Count how many lines in the data below include "септиков". Answer with the number only.

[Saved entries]
::::::::

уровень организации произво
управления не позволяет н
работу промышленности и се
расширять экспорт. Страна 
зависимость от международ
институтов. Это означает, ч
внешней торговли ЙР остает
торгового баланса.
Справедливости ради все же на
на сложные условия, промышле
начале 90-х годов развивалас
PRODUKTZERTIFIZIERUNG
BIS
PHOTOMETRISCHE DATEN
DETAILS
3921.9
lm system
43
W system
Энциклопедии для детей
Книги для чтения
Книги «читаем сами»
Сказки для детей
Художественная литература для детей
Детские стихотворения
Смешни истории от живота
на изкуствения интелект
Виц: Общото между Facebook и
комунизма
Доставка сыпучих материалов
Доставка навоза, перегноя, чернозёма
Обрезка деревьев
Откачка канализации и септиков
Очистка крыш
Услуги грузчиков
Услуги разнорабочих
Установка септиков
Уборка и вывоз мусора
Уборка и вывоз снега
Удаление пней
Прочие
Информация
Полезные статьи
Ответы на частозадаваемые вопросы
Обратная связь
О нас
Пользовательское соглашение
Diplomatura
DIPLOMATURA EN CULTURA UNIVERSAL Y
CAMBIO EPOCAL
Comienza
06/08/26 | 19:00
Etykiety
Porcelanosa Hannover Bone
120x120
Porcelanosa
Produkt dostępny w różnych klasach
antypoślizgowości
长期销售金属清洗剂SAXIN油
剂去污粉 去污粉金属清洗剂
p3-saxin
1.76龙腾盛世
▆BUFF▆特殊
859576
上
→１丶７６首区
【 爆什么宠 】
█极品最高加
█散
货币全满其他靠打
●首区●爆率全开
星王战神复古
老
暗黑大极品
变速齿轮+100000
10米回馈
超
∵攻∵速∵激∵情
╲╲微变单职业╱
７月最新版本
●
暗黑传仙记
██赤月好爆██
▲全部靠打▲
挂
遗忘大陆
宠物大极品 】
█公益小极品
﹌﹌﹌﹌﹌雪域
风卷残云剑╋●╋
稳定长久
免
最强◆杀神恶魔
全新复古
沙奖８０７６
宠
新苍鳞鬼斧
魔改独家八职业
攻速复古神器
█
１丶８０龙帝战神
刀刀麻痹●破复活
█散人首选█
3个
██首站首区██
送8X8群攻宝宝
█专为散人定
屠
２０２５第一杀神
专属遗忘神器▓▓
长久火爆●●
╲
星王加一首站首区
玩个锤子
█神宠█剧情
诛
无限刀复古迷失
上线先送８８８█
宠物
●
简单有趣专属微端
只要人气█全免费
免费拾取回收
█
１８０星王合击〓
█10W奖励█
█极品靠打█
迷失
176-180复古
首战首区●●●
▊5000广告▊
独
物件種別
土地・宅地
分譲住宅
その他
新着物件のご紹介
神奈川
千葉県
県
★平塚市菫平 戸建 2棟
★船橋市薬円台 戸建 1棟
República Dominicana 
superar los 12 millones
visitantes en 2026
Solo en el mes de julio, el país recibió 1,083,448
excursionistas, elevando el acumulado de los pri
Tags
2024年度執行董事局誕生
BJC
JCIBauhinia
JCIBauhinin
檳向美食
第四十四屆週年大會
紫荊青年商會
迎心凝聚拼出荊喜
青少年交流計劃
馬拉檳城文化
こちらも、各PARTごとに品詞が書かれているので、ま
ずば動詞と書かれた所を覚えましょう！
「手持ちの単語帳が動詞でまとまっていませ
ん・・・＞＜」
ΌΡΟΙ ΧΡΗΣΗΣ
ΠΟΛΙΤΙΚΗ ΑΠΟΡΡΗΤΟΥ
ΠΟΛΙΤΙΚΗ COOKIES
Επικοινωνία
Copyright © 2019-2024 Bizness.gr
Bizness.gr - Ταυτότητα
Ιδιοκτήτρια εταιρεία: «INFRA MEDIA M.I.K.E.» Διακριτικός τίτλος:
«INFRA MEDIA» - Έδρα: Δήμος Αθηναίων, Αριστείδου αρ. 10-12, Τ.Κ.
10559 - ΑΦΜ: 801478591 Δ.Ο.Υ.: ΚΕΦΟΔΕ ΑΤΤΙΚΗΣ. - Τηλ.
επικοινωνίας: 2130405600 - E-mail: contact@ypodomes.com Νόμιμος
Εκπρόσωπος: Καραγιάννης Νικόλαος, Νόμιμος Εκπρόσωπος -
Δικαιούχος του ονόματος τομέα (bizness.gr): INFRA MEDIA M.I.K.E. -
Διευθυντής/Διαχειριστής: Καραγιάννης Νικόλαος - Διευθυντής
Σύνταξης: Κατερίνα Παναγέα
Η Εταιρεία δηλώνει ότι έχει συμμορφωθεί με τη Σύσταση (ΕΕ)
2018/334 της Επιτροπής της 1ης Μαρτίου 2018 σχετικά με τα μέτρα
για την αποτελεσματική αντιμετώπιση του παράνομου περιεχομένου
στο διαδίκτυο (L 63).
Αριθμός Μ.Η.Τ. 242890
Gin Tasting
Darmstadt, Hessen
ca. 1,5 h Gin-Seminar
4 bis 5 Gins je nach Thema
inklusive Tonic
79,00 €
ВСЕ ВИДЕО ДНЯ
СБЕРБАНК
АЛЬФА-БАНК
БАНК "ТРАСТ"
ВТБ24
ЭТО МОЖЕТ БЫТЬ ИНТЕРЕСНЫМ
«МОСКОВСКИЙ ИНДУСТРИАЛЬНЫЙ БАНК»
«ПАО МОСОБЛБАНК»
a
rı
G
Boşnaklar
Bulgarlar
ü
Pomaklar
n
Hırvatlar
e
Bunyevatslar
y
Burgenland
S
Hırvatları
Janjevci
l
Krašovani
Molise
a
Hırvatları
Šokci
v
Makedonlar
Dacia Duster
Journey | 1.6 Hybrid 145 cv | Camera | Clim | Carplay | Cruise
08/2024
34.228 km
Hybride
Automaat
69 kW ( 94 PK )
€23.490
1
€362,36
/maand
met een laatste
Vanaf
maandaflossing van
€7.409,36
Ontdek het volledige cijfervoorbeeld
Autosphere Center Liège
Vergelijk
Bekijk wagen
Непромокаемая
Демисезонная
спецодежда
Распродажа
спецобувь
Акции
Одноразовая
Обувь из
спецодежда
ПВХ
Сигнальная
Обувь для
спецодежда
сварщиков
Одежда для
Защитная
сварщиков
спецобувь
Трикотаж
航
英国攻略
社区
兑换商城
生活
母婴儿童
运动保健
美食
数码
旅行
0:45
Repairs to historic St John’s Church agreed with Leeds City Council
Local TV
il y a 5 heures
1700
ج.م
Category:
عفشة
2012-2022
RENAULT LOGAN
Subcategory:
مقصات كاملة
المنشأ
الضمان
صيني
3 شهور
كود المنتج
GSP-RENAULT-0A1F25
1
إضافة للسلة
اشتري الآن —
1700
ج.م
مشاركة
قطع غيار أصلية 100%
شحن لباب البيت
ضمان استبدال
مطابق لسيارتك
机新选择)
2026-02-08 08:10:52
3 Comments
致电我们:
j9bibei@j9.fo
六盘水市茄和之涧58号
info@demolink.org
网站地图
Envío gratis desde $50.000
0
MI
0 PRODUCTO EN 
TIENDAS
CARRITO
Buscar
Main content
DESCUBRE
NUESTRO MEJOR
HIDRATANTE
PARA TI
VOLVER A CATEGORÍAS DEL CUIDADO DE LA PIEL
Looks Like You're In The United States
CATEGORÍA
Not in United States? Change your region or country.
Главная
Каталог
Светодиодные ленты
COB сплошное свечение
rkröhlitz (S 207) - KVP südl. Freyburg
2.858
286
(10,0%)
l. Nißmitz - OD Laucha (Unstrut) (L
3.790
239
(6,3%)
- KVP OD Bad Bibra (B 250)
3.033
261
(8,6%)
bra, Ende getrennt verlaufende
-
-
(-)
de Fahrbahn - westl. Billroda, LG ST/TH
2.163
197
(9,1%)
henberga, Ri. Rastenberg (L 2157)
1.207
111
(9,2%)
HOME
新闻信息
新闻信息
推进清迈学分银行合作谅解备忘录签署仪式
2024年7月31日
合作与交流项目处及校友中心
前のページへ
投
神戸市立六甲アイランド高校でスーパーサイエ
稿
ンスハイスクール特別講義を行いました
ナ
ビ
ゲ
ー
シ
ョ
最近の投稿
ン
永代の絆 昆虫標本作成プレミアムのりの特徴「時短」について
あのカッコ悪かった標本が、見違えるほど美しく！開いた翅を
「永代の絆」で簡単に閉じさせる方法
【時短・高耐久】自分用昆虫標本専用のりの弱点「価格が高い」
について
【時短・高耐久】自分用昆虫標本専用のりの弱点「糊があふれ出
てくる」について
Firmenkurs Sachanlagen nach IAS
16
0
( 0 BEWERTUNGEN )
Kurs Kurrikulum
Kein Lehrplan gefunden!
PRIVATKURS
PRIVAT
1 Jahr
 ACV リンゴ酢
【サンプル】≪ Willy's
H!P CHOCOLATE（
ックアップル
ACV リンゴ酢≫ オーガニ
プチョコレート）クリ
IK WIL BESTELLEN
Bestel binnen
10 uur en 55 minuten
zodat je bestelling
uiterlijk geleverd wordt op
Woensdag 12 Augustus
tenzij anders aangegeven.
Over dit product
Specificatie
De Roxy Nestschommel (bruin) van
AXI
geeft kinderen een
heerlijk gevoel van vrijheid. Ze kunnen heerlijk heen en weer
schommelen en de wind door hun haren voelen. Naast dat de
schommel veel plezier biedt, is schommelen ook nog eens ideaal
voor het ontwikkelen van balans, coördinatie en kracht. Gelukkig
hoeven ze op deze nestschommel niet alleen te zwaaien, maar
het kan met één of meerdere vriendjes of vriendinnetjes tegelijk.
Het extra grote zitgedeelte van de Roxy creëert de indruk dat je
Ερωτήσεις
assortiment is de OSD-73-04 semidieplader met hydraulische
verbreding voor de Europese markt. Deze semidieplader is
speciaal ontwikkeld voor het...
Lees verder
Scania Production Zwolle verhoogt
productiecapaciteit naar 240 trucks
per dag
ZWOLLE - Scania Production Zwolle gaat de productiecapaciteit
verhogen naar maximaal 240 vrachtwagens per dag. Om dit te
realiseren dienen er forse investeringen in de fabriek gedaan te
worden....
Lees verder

::::::::

COMPLETED TASK »
2